Dans l'Etat du Gujarat, en Inde, le Service forestier, en association avec les Panchayats, a pu installer des parcelles boisées dans plus de 3 00() villages.

Mouvements ruraux. En l'absence de solides organisations locales, des mouvements spontanés peuvent aider à mettre en relief les problèmes locaux. Ainsi, dans le village indien de Gopeswar, dans l'Uttar Pradesh, le mouvement Chipko est né en 1972 d'un élan de protestation contre l'abattage excessif des arbres, qui avait entraîné érosion et inondations. Le mot «chipko» signifie «étreindre» et évoque le geste symbolique adopté par les villageois, qui étreignaient les arbres pour les soustraire à la hache du bûcheron. Ce mouvement s'est peu à peu étendu à d'autres régions, et il a contribué à redresser des situations qui avaient suscité la colère des habitants. Il a aussi fait prendre conscience de la nécessité d'une bonne gestion des forêts, tant pour garantir l'équilibre écologique que pour procurer à la collectivité des biens de première nécessité, tels que bois de feu et fourrage.

Groupements et associations d'intérêts. Il existe parfois de petits groupements de caractère local, fondés sur un intérêt commun et s'occupant d'activités forestières et connexes. Ce sont des associations libres, le plus souvent temporaires, de bûcherons, de récolteurs de bois de feu ou de charbonniers. En général, elles ont peu d'impact sur le milieu rural.

Des groupements et associations d'intérêts extérieurs, dans le domaine de la foresterie et autres secteurs apparentés, peuvent être d'un grand secours pour appuyer les mouvements et campagnes ruraux. Depuis quelques années, on a vu se multiplier leurs interventions. Un exemple en est le Programme de ceinture verte du Conseil national des femmes du Kenya. Certains de ces groupements ont parfois du mal à gagner la confiance des populations rurales et du gouvernement, mais leur action, pour peu qu'elle soit judicieusement orientée vers des problèmes urgents, revêt une importance qu'il ne faut pas sous-estimer.

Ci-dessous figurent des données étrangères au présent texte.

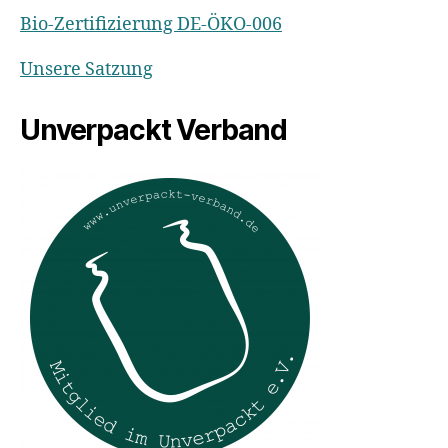
Bio-Zertifizierung DE-ÖKO-006
Unsere Satzung
Unverpackt Verband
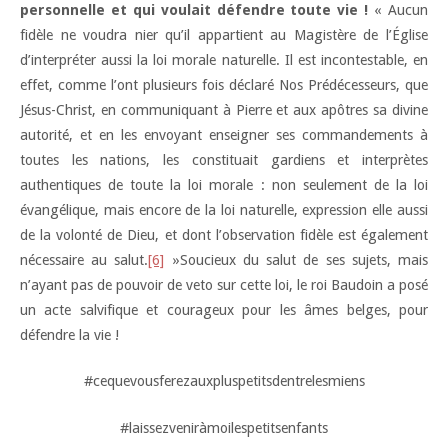
personnelle et qui voulait défendre toute vie !
« Aucun
fidèle ne voudra nier qu’il appartient au Magistère de l’Église
d’interpréter aussi la loi morale naturelle. Il est incontestable, en
effet, comme l’ont plusieurs fois déclaré Nos Prédécesseurs, que
Jésus-Christ, en communiquant à Pierre et aux apôtres sa divine
autorité, et en les envoyant enseigner ses commandements à
toutes les nations, les constituait gardiens et interprètes
authentiques de toute la loi morale : non seulement de la loi
évangélique, mais encore de la loi naturelle, expression elle aussi
de la volonté de Dieu, et dont l’observation fidèle est également
nécessaire au salut.
[6]
»Soucieux du salut de ses sujets, mais
n’ayant pas de pouvoir de veto sur cette loi, le roi Baudoin a posé
un acte salvifique et courageux pour les âmes belges, pour
défendre la vie !
#cequevousferezauxpluspetitsdentrelesmiens
#laissezveniràmoilespetitsenfants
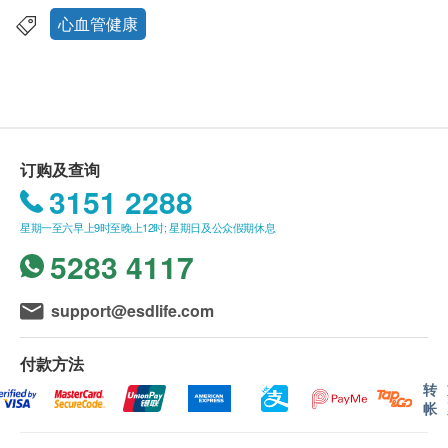
血糖高，手术后康复，提高免疫能力，重症治疗后调
应最少有12个月或以上。
心血管健康
理身体
此产品由 Trade In Limited 提供。
如有任何争议，Trade In Limited 及 健康网购
服用方法
health. ESDlife保留最终决议权。
每天两粒, 晚上服用更佳
送货条款：
订购及查询
成份
购买产品总额满HK$500，即可享本地免费送货服
3151 2288
皇家鳄鱼血清精华
务。 账单总额未满HK$500需附加HK$30运费。
星期一至六早上9时至晚上12时; 星期日及公众假期休息
我们将于确定订单后1-3个工作天内安排发货。
5283 4117
不排除运送时间会因节日而有所影响。 当八号烈
风讯号悬挂或黑色暴雨警告生效时，送货服务时间
将会延迟。
support@esdlife.com
所有订单须视乎相关货品的供应情况再作最后确
认。 倘若健康网购health. ESDlife未能提供任何订
付款方法
单上的货品，健康网购health. ESDlife有权拒绝接
转
帐
受该订单，并且会于送货前透过电话或电邮通知顾
客再作安排。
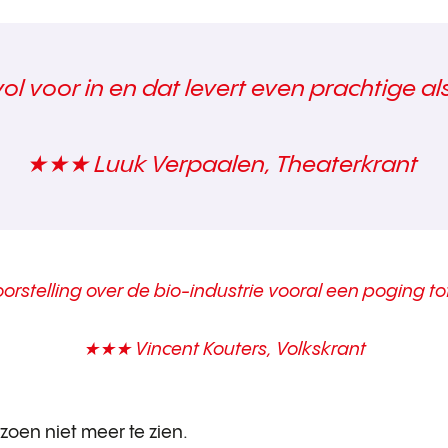
l voor in en dat levert even prachtige a
★★★
Luuk Verpaalen, Theaterkrant
orstelling over de bio-industrie vooral een poging to
★★★
Vincent Kouters, Volkskrant
izoen niet meer te zien.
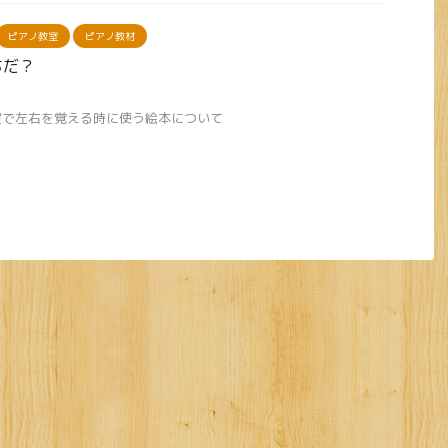
ピアノ教室
ピアノ教材
ちだ？
室で左右を覚える時に使う絵本について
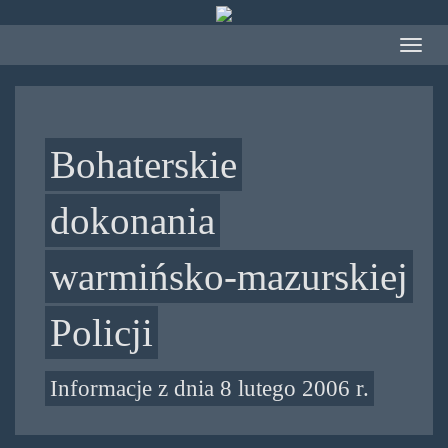
Przejdź
do
Toggle
treści
navigat
Bohaterskie
dokonania
warmińsko-mazurskiej
Policji
Informacje z dnia 8 lutego 2006 r.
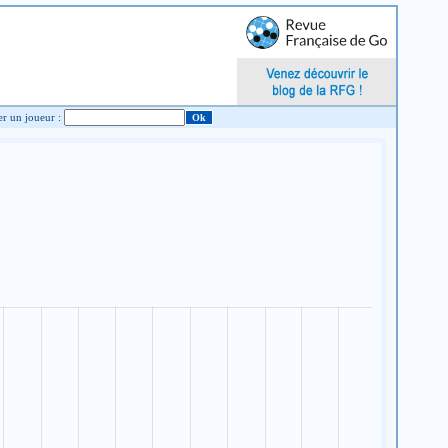
Chercher un joueur :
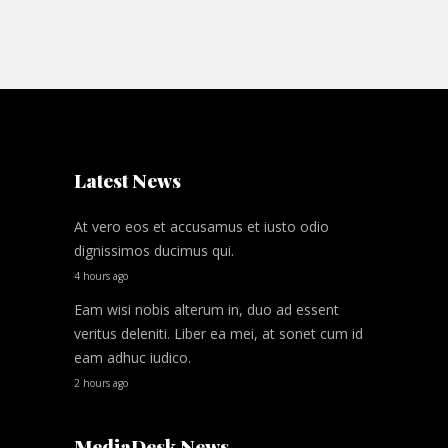
Latest News
At vero eos et accusamus et iusto odio
dignissimos ducimus qui.
4 hours ago
Eam wisi nobis alterum in, duo ad essent
veritus deleniti. Liber ea mei, at sonet cum id
eam adhuc iudico.
2 hours ago
MediaDesk News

Une interaction libre et harmonieuse des organisations forestières privées et locales au niveau rural est une condition indispensable au développement de la forêt pour le bien des ruraux. Dans la plupart des cas, malheureusement, la situation réelle se caractérise par une administration isolée, des intérêts privés tournés vers le profit et une carence d'organisations locales. Les conséquences pour la forêt en sont dans l'ensemble éminemment défavorables.

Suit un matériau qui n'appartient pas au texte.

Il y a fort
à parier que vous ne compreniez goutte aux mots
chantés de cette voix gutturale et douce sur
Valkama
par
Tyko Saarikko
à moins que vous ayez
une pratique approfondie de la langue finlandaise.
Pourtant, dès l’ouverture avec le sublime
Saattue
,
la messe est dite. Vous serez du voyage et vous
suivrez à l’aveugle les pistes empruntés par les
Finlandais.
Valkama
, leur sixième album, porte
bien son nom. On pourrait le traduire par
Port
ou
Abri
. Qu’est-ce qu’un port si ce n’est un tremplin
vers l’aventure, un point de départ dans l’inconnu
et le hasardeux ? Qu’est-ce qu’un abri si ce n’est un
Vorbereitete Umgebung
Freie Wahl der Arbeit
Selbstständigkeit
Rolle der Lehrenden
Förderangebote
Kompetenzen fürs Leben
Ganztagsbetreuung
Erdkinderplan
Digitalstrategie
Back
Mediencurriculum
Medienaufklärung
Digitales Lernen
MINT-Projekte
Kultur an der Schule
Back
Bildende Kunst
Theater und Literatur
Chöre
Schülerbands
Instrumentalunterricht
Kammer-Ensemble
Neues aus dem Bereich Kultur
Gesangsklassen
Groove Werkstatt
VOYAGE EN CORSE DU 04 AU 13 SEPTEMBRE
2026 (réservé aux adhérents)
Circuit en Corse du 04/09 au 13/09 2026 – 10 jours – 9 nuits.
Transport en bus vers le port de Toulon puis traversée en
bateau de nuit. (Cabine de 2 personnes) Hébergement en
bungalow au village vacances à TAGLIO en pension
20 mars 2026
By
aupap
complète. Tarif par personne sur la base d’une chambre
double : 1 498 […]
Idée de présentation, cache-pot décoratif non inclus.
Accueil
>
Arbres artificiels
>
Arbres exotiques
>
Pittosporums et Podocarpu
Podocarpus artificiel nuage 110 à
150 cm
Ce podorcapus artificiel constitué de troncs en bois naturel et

La nouvelle notion de développement rural intégré porte en elle une critique implicite des institutions rurales existantes et propose une approche multidisciplinaire coordonnée et des opérations multisectorielles. Si l'on veut y parvenir efficacement, il est indispensable d'associer les organisations locales à la planification, aux prises de décision et au contrôle, ce qui implique la promotion de bonnes organisations locales moyennant appui financier, vulgarisation, formation, assistance technique et mesures d'incitation. Les ressources et les compétences disponibles dans le secteur privé peuvent être mises à contribution pour étoffer l'effort de développement.

Il est indispensable aussi d'insuffler à l'administration forestière un état d'esprit et une volonté qui aillent dans le sens des besoins de la collectivité en matière de développement. Une attitude suffisamment souple, qui cherche à comprendre les comportements humains et qui évite tout paternalisme, sera la plus propre à mobiliser l'appui et le vouloir populaires. En bref, une ferme détermination politique s'impose, comme en témoignent les entreprises qui ont réussi grâce à cette détermination.